◆ Your instructions
Every line in the following data that has "period" counts toward the total; state that total alone.

◆ Data for processing
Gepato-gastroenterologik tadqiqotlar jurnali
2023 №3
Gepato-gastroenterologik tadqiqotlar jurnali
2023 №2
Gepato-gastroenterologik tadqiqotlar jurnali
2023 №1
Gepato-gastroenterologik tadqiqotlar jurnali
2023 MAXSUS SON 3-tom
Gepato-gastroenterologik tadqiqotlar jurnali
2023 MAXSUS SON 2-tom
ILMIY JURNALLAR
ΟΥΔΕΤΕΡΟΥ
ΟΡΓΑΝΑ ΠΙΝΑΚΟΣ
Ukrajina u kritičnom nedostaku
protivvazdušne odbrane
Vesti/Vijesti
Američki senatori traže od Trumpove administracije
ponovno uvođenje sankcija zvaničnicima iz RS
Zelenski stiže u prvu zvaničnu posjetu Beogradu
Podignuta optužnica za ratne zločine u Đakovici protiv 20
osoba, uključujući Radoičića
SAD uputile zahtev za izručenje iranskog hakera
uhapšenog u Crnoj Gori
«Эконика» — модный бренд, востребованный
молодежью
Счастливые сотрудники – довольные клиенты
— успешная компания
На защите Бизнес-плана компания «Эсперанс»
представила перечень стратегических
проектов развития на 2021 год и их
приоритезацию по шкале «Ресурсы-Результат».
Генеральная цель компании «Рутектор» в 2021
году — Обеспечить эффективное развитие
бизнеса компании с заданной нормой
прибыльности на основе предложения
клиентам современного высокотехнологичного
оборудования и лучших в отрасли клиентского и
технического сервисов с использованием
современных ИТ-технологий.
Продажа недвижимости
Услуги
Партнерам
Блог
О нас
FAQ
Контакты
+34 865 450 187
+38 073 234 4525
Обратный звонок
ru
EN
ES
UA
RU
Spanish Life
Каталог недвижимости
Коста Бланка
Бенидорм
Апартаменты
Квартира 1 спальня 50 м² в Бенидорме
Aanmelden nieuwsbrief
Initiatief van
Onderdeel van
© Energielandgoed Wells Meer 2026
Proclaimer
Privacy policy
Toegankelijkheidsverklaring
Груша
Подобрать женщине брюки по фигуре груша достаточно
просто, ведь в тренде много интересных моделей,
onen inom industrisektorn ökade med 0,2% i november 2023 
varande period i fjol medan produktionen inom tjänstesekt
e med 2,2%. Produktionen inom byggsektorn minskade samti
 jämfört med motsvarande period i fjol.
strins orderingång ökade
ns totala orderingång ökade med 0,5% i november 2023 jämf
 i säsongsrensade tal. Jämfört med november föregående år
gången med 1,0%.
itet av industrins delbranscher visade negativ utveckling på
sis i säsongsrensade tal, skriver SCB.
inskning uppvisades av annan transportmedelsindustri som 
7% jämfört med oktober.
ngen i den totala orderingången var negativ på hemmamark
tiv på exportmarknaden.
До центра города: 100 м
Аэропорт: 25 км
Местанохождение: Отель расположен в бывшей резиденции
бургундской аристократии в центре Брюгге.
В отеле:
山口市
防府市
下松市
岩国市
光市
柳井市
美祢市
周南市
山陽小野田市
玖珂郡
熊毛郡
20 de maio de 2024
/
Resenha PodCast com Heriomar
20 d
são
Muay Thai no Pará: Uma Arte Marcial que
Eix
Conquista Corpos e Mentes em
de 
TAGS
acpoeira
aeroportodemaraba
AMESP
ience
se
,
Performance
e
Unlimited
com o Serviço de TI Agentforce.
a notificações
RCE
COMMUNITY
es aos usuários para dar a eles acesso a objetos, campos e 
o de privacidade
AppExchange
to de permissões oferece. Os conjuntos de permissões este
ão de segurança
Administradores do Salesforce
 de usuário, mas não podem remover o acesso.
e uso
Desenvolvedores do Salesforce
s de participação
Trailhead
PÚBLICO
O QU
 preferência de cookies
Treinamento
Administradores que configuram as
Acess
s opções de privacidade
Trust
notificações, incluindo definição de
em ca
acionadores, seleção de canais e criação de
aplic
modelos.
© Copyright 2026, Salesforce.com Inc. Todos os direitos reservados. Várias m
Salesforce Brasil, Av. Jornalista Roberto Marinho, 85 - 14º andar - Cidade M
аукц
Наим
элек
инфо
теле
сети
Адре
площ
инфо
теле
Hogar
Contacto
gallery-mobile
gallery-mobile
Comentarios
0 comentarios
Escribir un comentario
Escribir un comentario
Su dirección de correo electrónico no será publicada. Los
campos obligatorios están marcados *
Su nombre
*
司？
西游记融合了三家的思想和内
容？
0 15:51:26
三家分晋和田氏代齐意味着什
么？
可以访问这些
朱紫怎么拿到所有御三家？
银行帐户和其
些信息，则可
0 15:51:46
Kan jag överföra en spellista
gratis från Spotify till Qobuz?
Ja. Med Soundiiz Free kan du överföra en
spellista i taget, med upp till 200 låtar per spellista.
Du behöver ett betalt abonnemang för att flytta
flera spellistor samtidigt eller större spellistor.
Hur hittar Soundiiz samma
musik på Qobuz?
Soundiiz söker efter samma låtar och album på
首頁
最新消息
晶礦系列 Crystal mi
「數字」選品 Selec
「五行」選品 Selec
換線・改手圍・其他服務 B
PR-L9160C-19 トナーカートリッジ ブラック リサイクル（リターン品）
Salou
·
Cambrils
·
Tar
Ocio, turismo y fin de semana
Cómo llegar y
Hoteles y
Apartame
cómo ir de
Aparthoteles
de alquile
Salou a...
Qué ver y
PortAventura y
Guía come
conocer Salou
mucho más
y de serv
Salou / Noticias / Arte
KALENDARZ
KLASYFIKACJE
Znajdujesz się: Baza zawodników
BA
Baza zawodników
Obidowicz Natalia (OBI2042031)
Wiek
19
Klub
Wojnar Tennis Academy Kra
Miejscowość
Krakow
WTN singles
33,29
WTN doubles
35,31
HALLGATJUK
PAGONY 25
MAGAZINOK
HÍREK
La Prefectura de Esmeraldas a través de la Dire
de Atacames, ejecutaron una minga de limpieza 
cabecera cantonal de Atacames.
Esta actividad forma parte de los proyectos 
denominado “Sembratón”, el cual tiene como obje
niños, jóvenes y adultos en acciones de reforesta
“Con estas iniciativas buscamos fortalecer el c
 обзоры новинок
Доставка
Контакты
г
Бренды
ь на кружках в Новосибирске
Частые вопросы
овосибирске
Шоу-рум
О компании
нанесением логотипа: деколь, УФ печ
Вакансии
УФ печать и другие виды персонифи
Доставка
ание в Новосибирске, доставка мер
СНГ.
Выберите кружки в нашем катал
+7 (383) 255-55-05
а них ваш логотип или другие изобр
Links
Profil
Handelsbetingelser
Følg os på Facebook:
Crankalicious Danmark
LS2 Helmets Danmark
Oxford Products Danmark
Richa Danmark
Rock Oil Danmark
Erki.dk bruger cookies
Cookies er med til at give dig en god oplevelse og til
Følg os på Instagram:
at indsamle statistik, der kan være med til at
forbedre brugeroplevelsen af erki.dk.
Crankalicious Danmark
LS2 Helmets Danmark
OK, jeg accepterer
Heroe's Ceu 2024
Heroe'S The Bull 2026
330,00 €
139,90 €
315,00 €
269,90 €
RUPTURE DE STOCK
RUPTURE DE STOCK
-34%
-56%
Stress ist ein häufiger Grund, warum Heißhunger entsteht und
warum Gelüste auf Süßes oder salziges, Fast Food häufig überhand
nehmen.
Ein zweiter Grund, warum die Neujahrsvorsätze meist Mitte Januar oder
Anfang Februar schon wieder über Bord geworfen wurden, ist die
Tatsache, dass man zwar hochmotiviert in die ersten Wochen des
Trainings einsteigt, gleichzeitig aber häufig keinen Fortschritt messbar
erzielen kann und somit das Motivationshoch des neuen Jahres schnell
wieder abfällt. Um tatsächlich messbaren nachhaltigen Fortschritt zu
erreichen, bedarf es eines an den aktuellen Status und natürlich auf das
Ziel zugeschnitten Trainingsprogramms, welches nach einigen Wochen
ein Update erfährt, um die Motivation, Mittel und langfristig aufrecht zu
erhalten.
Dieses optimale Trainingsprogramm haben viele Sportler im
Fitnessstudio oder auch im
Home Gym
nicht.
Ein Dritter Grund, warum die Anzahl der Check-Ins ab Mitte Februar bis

◆ The completed task
2